GOAL OF THE EXERCISE:
The answer should consist of the records below, repeated exactly, and no pictures.

ENTRIES SUPPLIED:
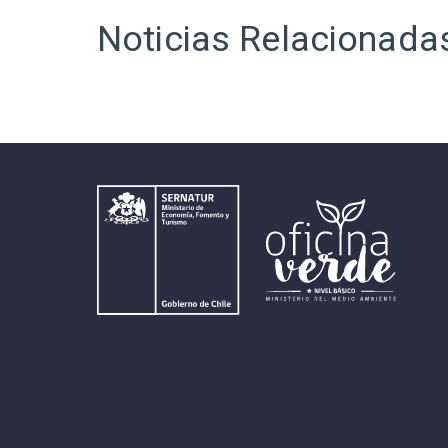
Noticias Relacionada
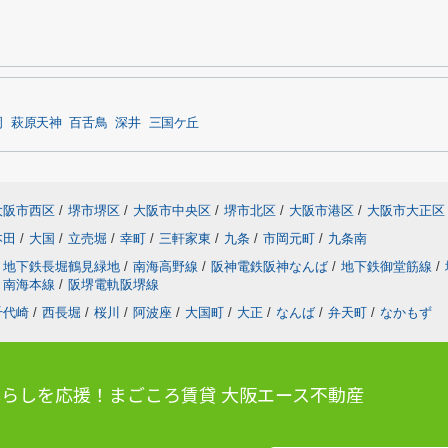
岡
萩原天神
百舌鳥
深井
三国ケ丘
大阪市西区
/
堺市堺区
/
大阪市中央区
/
堺市北区
/
大阪市港区
/
大阪市大正区
本田
/
大国
/
立売堀
/
幸町
/
三軒家東
/
九条
/
市岡元町
/
九条南
地下鉄長堀鶴見緑地
/
南海高野線
/
阪神電鉄阪神なんば
/
地下鉄御堂筋線
/
南海本線
/
阪堺電軌阪堺線
千代崎
/
西長堀
/
桜川
/
阿波座
/
大国町
/
大正
/
なんば
/
弁天町
/
なかもず
らしを応援！まごころ賃貸 大阪エース不動産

ANSWER:
Noticias Relacionada
岡
萩原天神
百舌鳥
深井
三国ケ丘
大阪市西区
/
堺市堺区
/
大阪市中央区
/
堺市北区
/
大阪市港区
/
大阪市大正区
本田
/
大国
/
立売堀
/
幸町
/
三軒家東
/
九条
/
市岡元町
/
九条南
地下鉄長堀鶴見緑地
/
南海高野線
/
阪神電鉄阪神なんば
/
地下鉄御堂筋線
/
南海本線
/
阪堺電軌阪堺線
千代崎
/
西長堀
/
桜川
/
阿波座
/
大国町
/
大正
/
なんば
/
弁天町
/
なかもず
らしを応援！まごころ賃貸 大阪エース不動産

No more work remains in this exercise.